How we measure dormant public capital and its impact.

Every number on the investor view traces back to peer-reviewed research, government data, or live pipeline output. Below: the four ESG pillars, exact formulas, examples, and every source we cite — clickable.

Spec version v1 · last reviewed 2026-06-08

Thesis

Every unclaimed surplus is a data point of a family financially eliminated from the housing market — and often of a property entering a decay cycle that harms the environment, public health, and neighborhood wealth. Revesta quantifies both the capital loss and the environmental footprint of that cycle, and returns the money.

The four ESG pillars

Pillar 1

Capital returnable to citizens

Social · Financial InclusionFuture of Money in Digital Europe
capital_recoverable          = Σ surplus_amount  (per lead)
capital_at_risk_of_escheat  = Σ surplus_amount
                              WHERE auction_date < NOW − 330 days

# Florida statute escheats at 365 days. We flag at 330 to give
# heir-search firms a 35-day operating window before forfeiture.

Today, $5.37M sits across 23 active Miami-Dade cases. Nationally, $2.1B is unclaimed in county clerk accounts (Surplus Funds List 2026).

Pillar 2

CO₂ at risk in the decay cycle

EnvironmentalSustainability Adria Awards
zombie_probability         = 0.0325         # ATTOM Q4 2025 (national)
vacancy_probability        = 0.0132         # ATTOM Q4 2025 (national)
decay_demolition_rate_15yr = 0.15           # urban core, conservative
per_m2_demolition_CO2      = 40 kg          # direct + transport, midpoint

property_m2 = square_footage × 0.0929

expected_CO2_tonnes = property_m2
                    × per_m2_demolition_CO2
                    × (zombie_probability
                       + decay_demolition_rate_15yr × vacancy_probability)
                    / 1000

A 1,500 sqft (139 m²) property carries ~0.19 tonnes CO₂ at risk. Across 22K Florida foreclosure leads, that aggregates to ~4,200 tonnes — probability-weighted, never claimed as "saved."

Pillar 3

Households at displacement risk

Social · Human RightsHuman Rights in Business
displacement_flag = homestead == true
                  OR is_estate == true
                  OR complaint_owner_deceased == true
                  OR surplus_amount > judgment_amount × 0.3

count_displacement_at_risk = COUNT(leads WHERE displacement_flag)

Live from the Miami-Dade pipeline: every flagged case is a primary residence whose former occupants (or heirs) stand to lose recoverable equity unless reached.

Pillar 4

Hazardous-material exposure risk

Environmental JusticeSustainability + Human Rights
asbestos_risk_count = COUNT(leads WHERE year_built < 1980)

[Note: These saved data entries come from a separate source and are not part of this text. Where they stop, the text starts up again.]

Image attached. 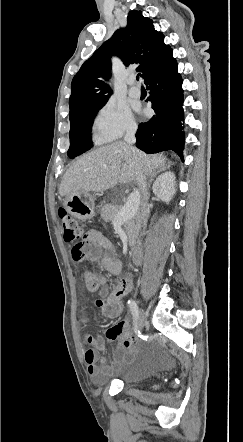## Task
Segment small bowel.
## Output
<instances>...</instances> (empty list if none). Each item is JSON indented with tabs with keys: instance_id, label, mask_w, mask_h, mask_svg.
I'll return each instance as SVG.
<instances>
[{
	"instance_id": "1",
	"label": "small bowel",
	"mask_w": 243,
	"mask_h": 442,
	"mask_svg": "<svg viewBox=\"0 0 243 442\" xmlns=\"http://www.w3.org/2000/svg\"><path fill=\"white\" fill-rule=\"evenodd\" d=\"M86 248L82 259H88L101 265L106 271L113 275L122 273L123 264L115 254L112 242L99 230L91 229L85 234ZM80 259V260H82ZM78 262L80 260H75ZM106 279L101 278L103 285L98 291V299L94 304L101 310L102 316L106 319H117L120 317L123 306L122 299L131 288V279L122 278L117 287L108 289L105 287ZM90 318V308L83 305L79 310V323L81 326L82 339L88 348L84 351L83 358L87 371L93 380L103 382L111 377L115 368L132 352L135 344L134 337L129 332L130 321L122 319L110 326L105 334L93 336L86 328ZM117 345L110 363L106 362L103 356L105 342Z\"/></svg>"
}]
</instances>
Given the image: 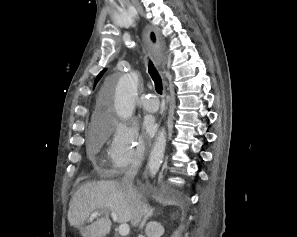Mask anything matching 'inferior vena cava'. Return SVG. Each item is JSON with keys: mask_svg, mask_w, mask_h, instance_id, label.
<instances>
[{"mask_svg": "<svg viewBox=\"0 0 297 237\" xmlns=\"http://www.w3.org/2000/svg\"><path fill=\"white\" fill-rule=\"evenodd\" d=\"M137 167H131L124 175L121 180V187L126 194V197L129 200L131 211H132V220L131 223L133 226H138L142 216L145 215L146 208L144 203L141 201L140 195L133 188V180L137 174Z\"/></svg>", "mask_w": 297, "mask_h": 237, "instance_id": "1", "label": "inferior vena cava"}]
</instances>
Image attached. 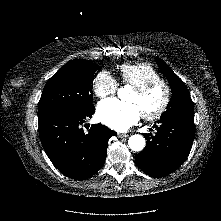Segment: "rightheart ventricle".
I'll use <instances>...</instances> for the list:
<instances>
[{"instance_id": "1", "label": "right heart ventricle", "mask_w": 221, "mask_h": 221, "mask_svg": "<svg viewBox=\"0 0 221 221\" xmlns=\"http://www.w3.org/2000/svg\"><path fill=\"white\" fill-rule=\"evenodd\" d=\"M121 80L132 87L160 79L159 73L147 63H124L118 67Z\"/></svg>"}]
</instances>
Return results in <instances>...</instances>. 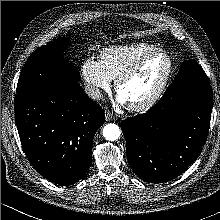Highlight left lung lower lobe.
Masks as SVG:
<instances>
[{"instance_id": "1", "label": "left lung lower lobe", "mask_w": 220, "mask_h": 220, "mask_svg": "<svg viewBox=\"0 0 220 220\" xmlns=\"http://www.w3.org/2000/svg\"><path fill=\"white\" fill-rule=\"evenodd\" d=\"M210 85L162 97L146 113L122 121L126 152L134 173L150 183L178 177L200 155L212 112Z\"/></svg>"}]
</instances>
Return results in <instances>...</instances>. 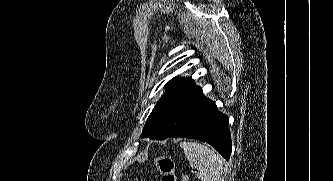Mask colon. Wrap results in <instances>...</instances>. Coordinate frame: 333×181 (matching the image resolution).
<instances>
[{
	"mask_svg": "<svg viewBox=\"0 0 333 181\" xmlns=\"http://www.w3.org/2000/svg\"><path fill=\"white\" fill-rule=\"evenodd\" d=\"M154 165L159 172L160 181H177L173 158L161 155L155 158Z\"/></svg>",
	"mask_w": 333,
	"mask_h": 181,
	"instance_id": "5ec220e1",
	"label": "colon"
}]
</instances>
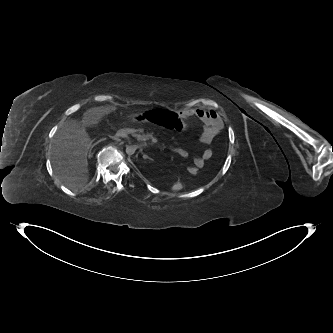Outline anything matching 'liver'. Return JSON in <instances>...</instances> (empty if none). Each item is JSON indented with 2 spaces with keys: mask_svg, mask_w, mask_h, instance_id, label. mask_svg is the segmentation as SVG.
I'll use <instances>...</instances> for the list:
<instances>
[{
  "mask_svg": "<svg viewBox=\"0 0 333 333\" xmlns=\"http://www.w3.org/2000/svg\"><path fill=\"white\" fill-rule=\"evenodd\" d=\"M116 110V104L91 107L83 113L81 121L70 120L55 134L51 147L52 167L56 177L68 188H82L89 179L87 155L92 140L86 128L97 126ZM135 116L129 115L130 118Z\"/></svg>",
  "mask_w": 333,
  "mask_h": 333,
  "instance_id": "1",
  "label": "liver"
}]
</instances>
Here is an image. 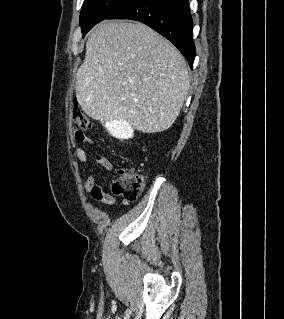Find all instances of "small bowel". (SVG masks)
Listing matches in <instances>:
<instances>
[{
  "instance_id": "small-bowel-1",
  "label": "small bowel",
  "mask_w": 284,
  "mask_h": 319,
  "mask_svg": "<svg viewBox=\"0 0 284 319\" xmlns=\"http://www.w3.org/2000/svg\"><path fill=\"white\" fill-rule=\"evenodd\" d=\"M73 138L78 144H84L90 141L81 130H75L73 132ZM75 155L83 163L89 160L88 154L83 147L75 146ZM95 162L106 171L112 170L113 165L111 161L102 154H97L95 156ZM84 188L94 200L99 201L107 206H112L115 202V198L111 194L104 191L103 186L97 183L96 178L93 175H90L86 178L84 182Z\"/></svg>"
}]
</instances>
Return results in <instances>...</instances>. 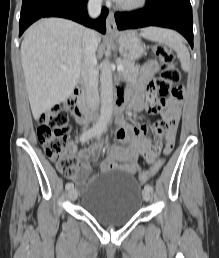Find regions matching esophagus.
Returning <instances> with one entry per match:
<instances>
[{
  "mask_svg": "<svg viewBox=\"0 0 219 258\" xmlns=\"http://www.w3.org/2000/svg\"><path fill=\"white\" fill-rule=\"evenodd\" d=\"M106 27L108 33H115L117 32V25L114 18V12L110 11L107 20H106Z\"/></svg>",
  "mask_w": 219,
  "mask_h": 258,
  "instance_id": "1",
  "label": "esophagus"
}]
</instances>
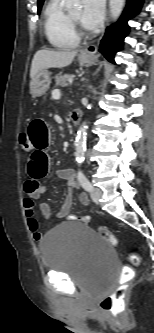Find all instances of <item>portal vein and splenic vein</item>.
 Here are the masks:
<instances>
[{
	"instance_id": "1",
	"label": "portal vein and splenic vein",
	"mask_w": 154,
	"mask_h": 333,
	"mask_svg": "<svg viewBox=\"0 0 154 333\" xmlns=\"http://www.w3.org/2000/svg\"><path fill=\"white\" fill-rule=\"evenodd\" d=\"M52 96H53L54 98H60V96H61V92H60V90H54V91L52 92Z\"/></svg>"
}]
</instances>
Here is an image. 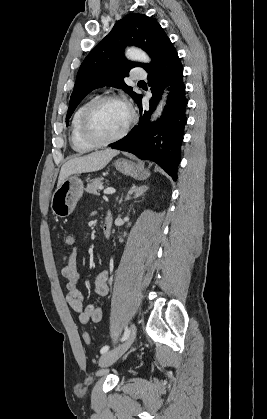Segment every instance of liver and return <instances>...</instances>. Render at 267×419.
Segmentation results:
<instances>
[{"label":"liver","instance_id":"1","mask_svg":"<svg viewBox=\"0 0 267 419\" xmlns=\"http://www.w3.org/2000/svg\"><path fill=\"white\" fill-rule=\"evenodd\" d=\"M119 151L114 149H105L101 151L92 152L85 156L75 157L67 161L61 168L58 186L70 175L94 172L104 168L111 159L118 155Z\"/></svg>","mask_w":267,"mask_h":419}]
</instances>
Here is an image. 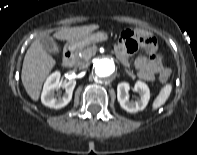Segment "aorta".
Listing matches in <instances>:
<instances>
[{"label": "aorta", "mask_w": 197, "mask_h": 155, "mask_svg": "<svg viewBox=\"0 0 197 155\" xmlns=\"http://www.w3.org/2000/svg\"><path fill=\"white\" fill-rule=\"evenodd\" d=\"M93 69L97 78H105L115 71V64L112 59L98 58L94 61Z\"/></svg>", "instance_id": "aorta-1"}]
</instances>
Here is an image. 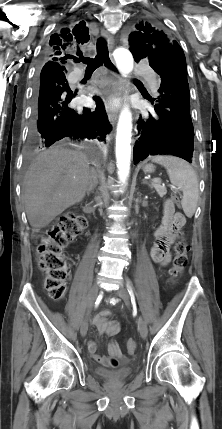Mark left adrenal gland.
Masks as SVG:
<instances>
[{"label": "left adrenal gland", "mask_w": 222, "mask_h": 429, "mask_svg": "<svg viewBox=\"0 0 222 429\" xmlns=\"http://www.w3.org/2000/svg\"><path fill=\"white\" fill-rule=\"evenodd\" d=\"M142 183L143 184H148L147 180H145V179L142 180Z\"/></svg>", "instance_id": "1"}]
</instances>
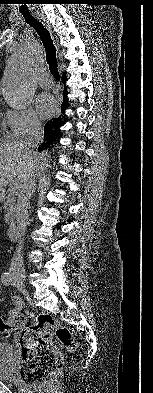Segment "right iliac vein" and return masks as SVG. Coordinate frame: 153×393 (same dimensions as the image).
<instances>
[{"label":"right iliac vein","instance_id":"right-iliac-vein-1","mask_svg":"<svg viewBox=\"0 0 153 393\" xmlns=\"http://www.w3.org/2000/svg\"><path fill=\"white\" fill-rule=\"evenodd\" d=\"M15 279H16V282L18 284H20V285H24L25 284V279H24V277L22 275L15 274Z\"/></svg>","mask_w":153,"mask_h":393}]
</instances>
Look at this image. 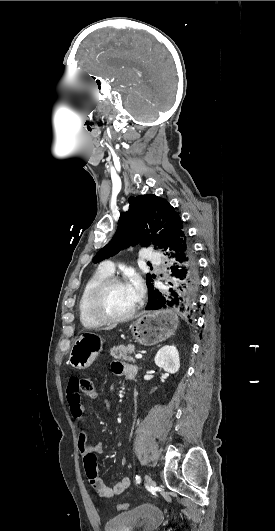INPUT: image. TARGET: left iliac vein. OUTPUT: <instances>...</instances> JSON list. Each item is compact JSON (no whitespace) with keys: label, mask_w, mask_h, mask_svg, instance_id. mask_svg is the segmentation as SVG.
<instances>
[{"label":"left iliac vein","mask_w":275,"mask_h":531,"mask_svg":"<svg viewBox=\"0 0 275 531\" xmlns=\"http://www.w3.org/2000/svg\"><path fill=\"white\" fill-rule=\"evenodd\" d=\"M145 481L148 486H156L155 481L148 475H145Z\"/></svg>","instance_id":"1"}]
</instances>
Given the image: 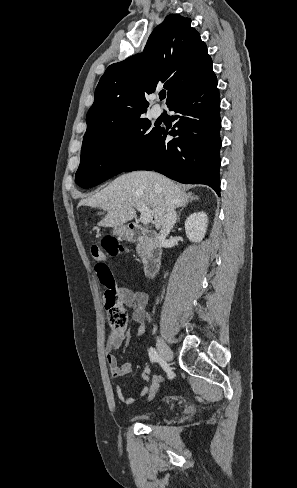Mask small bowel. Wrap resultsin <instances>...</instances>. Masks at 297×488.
<instances>
[{"instance_id": "small-bowel-1", "label": "small bowel", "mask_w": 297, "mask_h": 488, "mask_svg": "<svg viewBox=\"0 0 297 488\" xmlns=\"http://www.w3.org/2000/svg\"><path fill=\"white\" fill-rule=\"evenodd\" d=\"M103 259H106V257H103ZM118 296H119L120 303L131 309L132 311L131 319L138 325L137 339H140L145 334V330H146L145 318H146V310H147V303H148V297L146 293L128 287H120L118 288ZM125 318L127 321L126 315ZM122 340L124 343V347L127 348L132 341V335L129 327H127ZM120 341H121L120 338H116L110 335L108 337L107 344H106V358H107L109 371L112 377L116 381L126 375H129L132 371V363L130 361L120 363L115 354V348L120 343ZM142 380L146 382L150 380L149 367H145L142 373ZM152 381L153 380H151V382ZM149 389L150 386H144L135 396L129 397L124 394L121 386L117 384L116 394L121 403L125 405H131L136 401H138L139 399L145 397Z\"/></svg>"}]
</instances>
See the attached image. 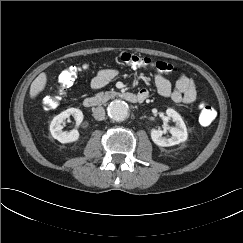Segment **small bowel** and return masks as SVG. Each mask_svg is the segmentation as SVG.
<instances>
[{
  "mask_svg": "<svg viewBox=\"0 0 243 243\" xmlns=\"http://www.w3.org/2000/svg\"><path fill=\"white\" fill-rule=\"evenodd\" d=\"M115 69H104L97 73L91 81L93 89H101L117 76ZM154 84L157 92L163 97H169L176 103L193 104L198 100V93L193 81L186 75L180 74L172 87L171 82L162 74L154 75ZM140 95L148 97V90L142 89Z\"/></svg>",
  "mask_w": 243,
  "mask_h": 243,
  "instance_id": "obj_1",
  "label": "small bowel"
}]
</instances>
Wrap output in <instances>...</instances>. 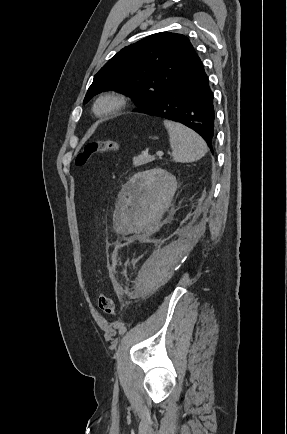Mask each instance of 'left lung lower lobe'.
Segmentation results:
<instances>
[{
	"mask_svg": "<svg viewBox=\"0 0 287 434\" xmlns=\"http://www.w3.org/2000/svg\"><path fill=\"white\" fill-rule=\"evenodd\" d=\"M137 112L186 125L201 135L213 151V93L200 60L185 72L156 104Z\"/></svg>",
	"mask_w": 287,
	"mask_h": 434,
	"instance_id": "left-lung-lower-lobe-1",
	"label": "left lung lower lobe"
}]
</instances>
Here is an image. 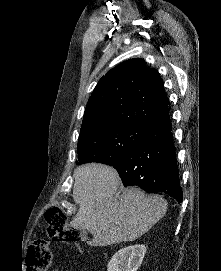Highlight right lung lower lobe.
Returning a JSON list of instances; mask_svg holds the SVG:
<instances>
[{
	"mask_svg": "<svg viewBox=\"0 0 221 271\" xmlns=\"http://www.w3.org/2000/svg\"><path fill=\"white\" fill-rule=\"evenodd\" d=\"M169 117L150 125L139 143L110 165L124 186H139L148 193L163 192L178 202L183 194Z\"/></svg>",
	"mask_w": 221,
	"mask_h": 271,
	"instance_id": "obj_1",
	"label": "right lung lower lobe"
}]
</instances>
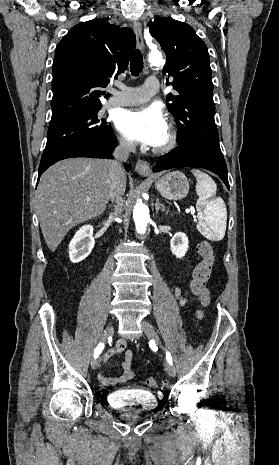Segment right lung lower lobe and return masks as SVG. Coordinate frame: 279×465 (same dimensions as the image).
<instances>
[{"instance_id": "right-lung-lower-lobe-1", "label": "right lung lower lobe", "mask_w": 279, "mask_h": 465, "mask_svg": "<svg viewBox=\"0 0 279 465\" xmlns=\"http://www.w3.org/2000/svg\"><path fill=\"white\" fill-rule=\"evenodd\" d=\"M117 145V138L114 135L103 138L101 140H88L84 139L75 142L67 147L54 153L49 158L40 162L38 170V180L41 174L54 163L72 157H89V158H108L111 157V152ZM125 168L129 171V166L126 164Z\"/></svg>"}]
</instances>
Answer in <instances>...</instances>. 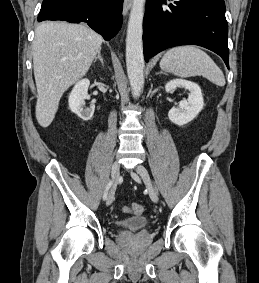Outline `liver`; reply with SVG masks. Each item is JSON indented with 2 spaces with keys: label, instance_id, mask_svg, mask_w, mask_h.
<instances>
[{
  "label": "liver",
  "instance_id": "1",
  "mask_svg": "<svg viewBox=\"0 0 259 283\" xmlns=\"http://www.w3.org/2000/svg\"><path fill=\"white\" fill-rule=\"evenodd\" d=\"M102 42L85 24L49 21L36 28L32 55L41 127L53 122L63 93L85 76Z\"/></svg>",
  "mask_w": 259,
  "mask_h": 283
}]
</instances>
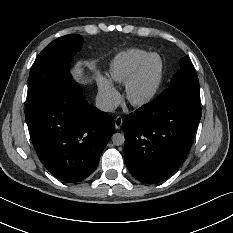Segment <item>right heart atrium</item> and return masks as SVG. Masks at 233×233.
<instances>
[{"label":"right heart atrium","instance_id":"d8ad5b80","mask_svg":"<svg viewBox=\"0 0 233 233\" xmlns=\"http://www.w3.org/2000/svg\"><path fill=\"white\" fill-rule=\"evenodd\" d=\"M97 83L98 99L103 109L106 111L115 109L121 101V95L118 90L110 81L99 73L97 74Z\"/></svg>","mask_w":233,"mask_h":233}]
</instances>
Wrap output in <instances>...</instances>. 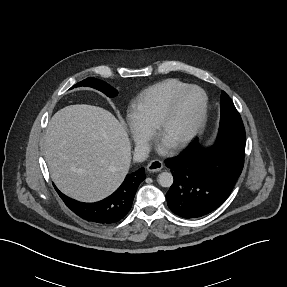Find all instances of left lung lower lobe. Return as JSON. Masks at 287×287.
<instances>
[{
	"mask_svg": "<svg viewBox=\"0 0 287 287\" xmlns=\"http://www.w3.org/2000/svg\"><path fill=\"white\" fill-rule=\"evenodd\" d=\"M244 155L245 135H218L209 148H202L195 139L181 154L165 160L174 177L166 193L168 207L186 219L214 211L230 195Z\"/></svg>",
	"mask_w": 287,
	"mask_h": 287,
	"instance_id": "left-lung-lower-lobe-1",
	"label": "left lung lower lobe"
}]
</instances>
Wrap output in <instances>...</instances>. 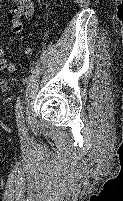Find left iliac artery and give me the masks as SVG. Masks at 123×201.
Returning <instances> with one entry per match:
<instances>
[{
  "mask_svg": "<svg viewBox=\"0 0 123 201\" xmlns=\"http://www.w3.org/2000/svg\"><path fill=\"white\" fill-rule=\"evenodd\" d=\"M15 115L20 130L24 131L23 102L20 98L17 99L15 104Z\"/></svg>",
  "mask_w": 123,
  "mask_h": 201,
  "instance_id": "left-iliac-artery-1",
  "label": "left iliac artery"
}]
</instances>
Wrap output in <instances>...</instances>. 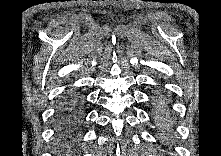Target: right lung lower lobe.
<instances>
[{"label":"right lung lower lobe","instance_id":"1","mask_svg":"<svg viewBox=\"0 0 221 156\" xmlns=\"http://www.w3.org/2000/svg\"><path fill=\"white\" fill-rule=\"evenodd\" d=\"M84 105L83 97L78 90L66 92L59 102L55 116L57 127L63 132L75 131L80 126Z\"/></svg>","mask_w":221,"mask_h":156}]
</instances>
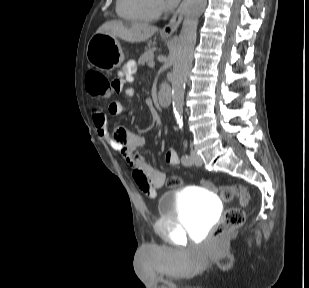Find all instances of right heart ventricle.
<instances>
[{
	"label": "right heart ventricle",
	"instance_id": "1",
	"mask_svg": "<svg viewBox=\"0 0 309 288\" xmlns=\"http://www.w3.org/2000/svg\"><path fill=\"white\" fill-rule=\"evenodd\" d=\"M116 10L131 22H151L159 15L156 0H116Z\"/></svg>",
	"mask_w": 309,
	"mask_h": 288
}]
</instances>
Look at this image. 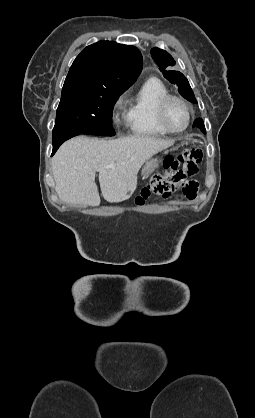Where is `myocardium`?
I'll return each instance as SVG.
<instances>
[{
    "mask_svg": "<svg viewBox=\"0 0 255 418\" xmlns=\"http://www.w3.org/2000/svg\"><path fill=\"white\" fill-rule=\"evenodd\" d=\"M172 101H178L186 108V111H187V123L183 128L178 129V130L170 127L166 118L168 106ZM157 119H158L159 124L169 133H175V134L182 133L189 127L191 123L192 108L190 104L184 98L178 95L168 94L164 96L158 104Z\"/></svg>",
    "mask_w": 255,
    "mask_h": 418,
    "instance_id": "myocardium-1",
    "label": "myocardium"
}]
</instances>
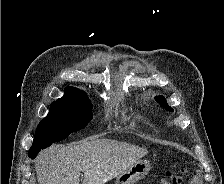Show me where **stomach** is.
I'll use <instances>...</instances> for the list:
<instances>
[{
	"mask_svg": "<svg viewBox=\"0 0 224 184\" xmlns=\"http://www.w3.org/2000/svg\"><path fill=\"white\" fill-rule=\"evenodd\" d=\"M149 161L139 160L117 176L115 184H134L143 179L150 171Z\"/></svg>",
	"mask_w": 224,
	"mask_h": 184,
	"instance_id": "0dacf381",
	"label": "stomach"
}]
</instances>
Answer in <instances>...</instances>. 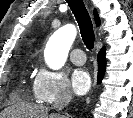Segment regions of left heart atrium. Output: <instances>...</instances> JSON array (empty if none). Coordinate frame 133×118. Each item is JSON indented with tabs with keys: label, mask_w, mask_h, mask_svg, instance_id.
I'll return each mask as SVG.
<instances>
[{
	"label": "left heart atrium",
	"mask_w": 133,
	"mask_h": 118,
	"mask_svg": "<svg viewBox=\"0 0 133 118\" xmlns=\"http://www.w3.org/2000/svg\"><path fill=\"white\" fill-rule=\"evenodd\" d=\"M91 86V79L85 70L78 69L72 75V89L78 95L86 94Z\"/></svg>",
	"instance_id": "left-heart-atrium-1"
}]
</instances>
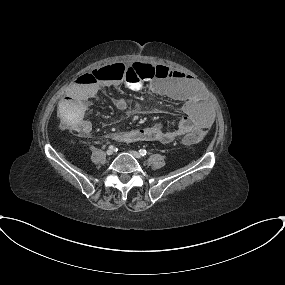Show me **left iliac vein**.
Segmentation results:
<instances>
[{
	"mask_svg": "<svg viewBox=\"0 0 285 285\" xmlns=\"http://www.w3.org/2000/svg\"><path fill=\"white\" fill-rule=\"evenodd\" d=\"M129 153L136 159H141V155L135 150H129Z\"/></svg>",
	"mask_w": 285,
	"mask_h": 285,
	"instance_id": "obj_1",
	"label": "left iliac vein"
}]
</instances>
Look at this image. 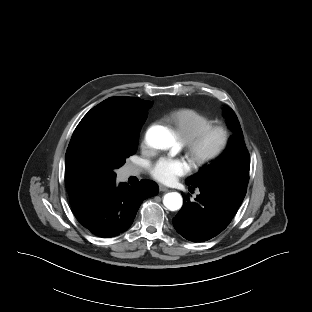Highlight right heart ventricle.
Here are the masks:
<instances>
[{
    "mask_svg": "<svg viewBox=\"0 0 312 312\" xmlns=\"http://www.w3.org/2000/svg\"><path fill=\"white\" fill-rule=\"evenodd\" d=\"M180 138L186 142L212 124V119L205 114L189 108L178 109L168 116Z\"/></svg>",
    "mask_w": 312,
    "mask_h": 312,
    "instance_id": "e07e8e85",
    "label": "right heart ventricle"
}]
</instances>
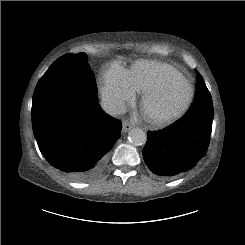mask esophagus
I'll return each mask as SVG.
<instances>
[{
    "label": "esophagus",
    "mask_w": 245,
    "mask_h": 245,
    "mask_svg": "<svg viewBox=\"0 0 245 245\" xmlns=\"http://www.w3.org/2000/svg\"><path fill=\"white\" fill-rule=\"evenodd\" d=\"M132 127H133V125L130 124L129 122H127V121L122 122V132L123 133L128 132Z\"/></svg>",
    "instance_id": "obj_1"
}]
</instances>
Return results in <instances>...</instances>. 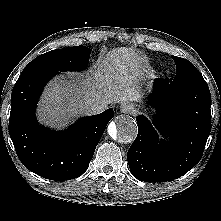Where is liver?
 Here are the masks:
<instances>
[{"instance_id":"1","label":"liver","mask_w":221,"mask_h":221,"mask_svg":"<svg viewBox=\"0 0 221 221\" xmlns=\"http://www.w3.org/2000/svg\"><path fill=\"white\" fill-rule=\"evenodd\" d=\"M93 68L86 75L75 74L73 80L56 78L48 84L38 106L40 122L63 128L79 116L91 115L89 106L94 102L137 100L147 63L132 48H114Z\"/></svg>"}]
</instances>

expected_abatement_cost = asbestos_risk_count
                        × 0.95           # Detroit ARD prevalence
                        × $2,743         # avg abatement cost (Detroit study)

In the Detroit 605-sample study (PMC7060826), 95% of abandoned residential dwellings contained asbestos. Avg demolition cost $13,645, of which 20.1% ($2,743) was abatement.

All sources

Caveats & risk discipline

Language discipline

"At risk of," "expected," "probability-weighted." Never "saves X tonnes CO₂." We surface a probability, not a certainty.

No causal overreach

Revesta does not prevent demolition. It returns capital that, if used on the mortgage, correlates with housing stability.

Conservative multipliers

When pressed, the ultra-conservative version uses only the zombie_probability (0.0325) without the vacancy term — a more defensible floor.

No cherry-picked extremes

Primary numbers anchor on national ATTOM rates. Worst-case figures (Cleveland, Detroit) appear only as "in the hardest-hit communities" callouts.